Inicialmente, el sistema alojará aproximadamente el 40% de los servicios y datos de la Generalitat, con una previsión de crecimiento progresivo. Esta evolución permitirá configurar un modelo híbrido que combine nube pública, privada y soberana, optimizando la ubicación de cada servicio según su nivel de criticidad y la sensibilidad de los datos. Además, el proyecto no se limita al ámbito estrictamente administrativo. Una vez operativo, la nube también estará disponible para entidades públicas y privadas, con el objetivo de reforzar el ecosistema tecnológico catalán, impulsar el talento y generar nuevas oportunidades económicas vinculadas a la innovación digital.
Dalmau ha situado la iniciativa dentro de un escenario internacional cada vez más tenso: "Cada vez nos encontramos en un mundo inestable, con dos gigantes económicos como China y Estados Unidos que están en una competición sistémica sobre la tecnología". Ante esta realidad, el conseller ha defendido que "la Unión Europea se tiene que abrir camino" y que Catalunya quiere contribuir activamente. Esta voluntad se traduce en una estrategia que combina diferentes ámbitos: la investigación —con proyectos como el superordenador cuántico—, la colaboración público-privada y el desarrollo industrial, con iniciativas como la gigafactoría prevista en Móra la Nova. La nube soberana se convierte, así, en una pieza clave dentro de este engranaje para consolidar un modelo digital propio.
Proteger datos sensibles y servicios esenciales
Una de las funciones principales de la nube pública soberana será garantizar la seguridad de datos especialmente sensibles vinculados a servicios esenciales. Entre estas, se encuentran plataformas como La Meva Salut, los sistemas de gestión de actividades económicas o las licencias ambientales. "Para ganar autonomía, la Generalitat pone en marcha la licitación de este plan para tener una infraestructura que proteja y almacene los datos de los ciudadanos que utilizan los servicios públicos", ha explicado Dalmau. El conseller ha insistido también en la necesidad de garantizar que estos datos se mantengan dentro del marco europeo: "Creemos en la tecnología europea y es importante que los datos estén en suelo europeo y de Catalunya". Este planteamiento responde a la necesidad de reforzar la confianza ciudadana en los servicios digitales y asegurar la continuidad operativa en situaciones de crisis o interrupciones externas.
La licitación se materializa a través de un acuerdo marco con un único proveedor que incluirá tanto la infraestructura como los servicios asociados. La adjudicación está prevista para los próximos años y el sistema entrará en funcionamiento progresivamente hasta estar plenamente operativo en 2027.

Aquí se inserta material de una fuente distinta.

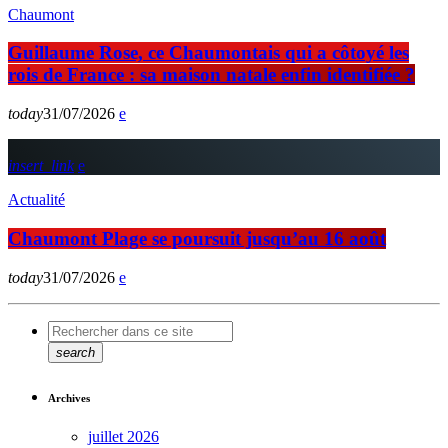
Chaumont
Guillaume Rose, ce Chaumontais qui a côtoyé les
rois de France : sa maison natale enfin identifiée ?
today
31/07/2026
insert_link
Actualité
Chaumont Plage se poursuit jusqu’au 16 août
today
31/07/2026
search
Archives
juillet 2026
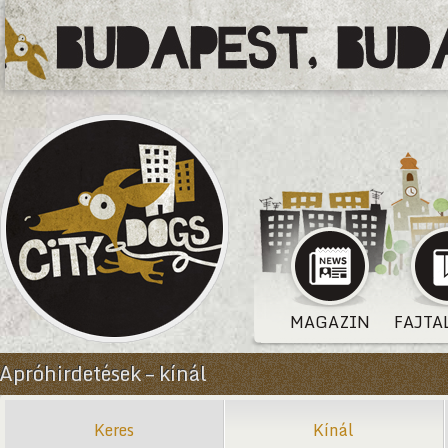
MAGAZIN
FAJTA
Apróhirdetések – kínál
Keres
Kínál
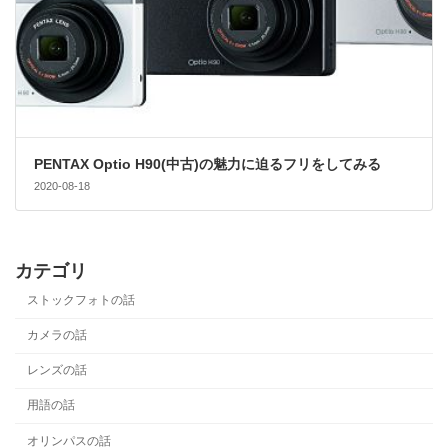
PENTAX Optio H90(中古)の魅力に迫るフリをしてみる
2020-08-18
カテゴリ
ストックフォトの話
カメラの話
レンズの話
用語の話
オリンパスの話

El proyecto se inscribe dentro de la Estrategia de Autonomía Tecnológica de la Generalitat (ESTRATEC), un plan que contempla una veintena de acciones para reforzar el control sobre los activos digitales, reducir dependencias externas y mejorar la resiliencia de los servicios públicos. En este contexto, la nube soberana se convierte en una herramienta clave para acelerar la transformación digital, facilitar el despliegue de soluciones avanzadas y garantizar que la innovación se produzca bajo criterios de seguridad y control.
El conseller de Presidència ha querido reconocer también la labor de los organismos implicados en la protección de datos: "Quiero agradecer el trabajo que realiza la Agencia de Ciberseguridad y el Centro de Telecomunicaciones de Catalunya, que velan por proteger los datos de los ciudadanos de Catalunya". Finalmente, Dalmau ha lanzado un mensaje claro al tejido empresarial y tecnológico: "Lanzamos un mensaje de contundencia al sector, para que acompañe la estrategia del Govern". Con esta llamada, el Ejecutivo busca implicar al conjunto del ecosistema en un proyecto que no solo tiene dimensión institucional, sino también económica y estratégica.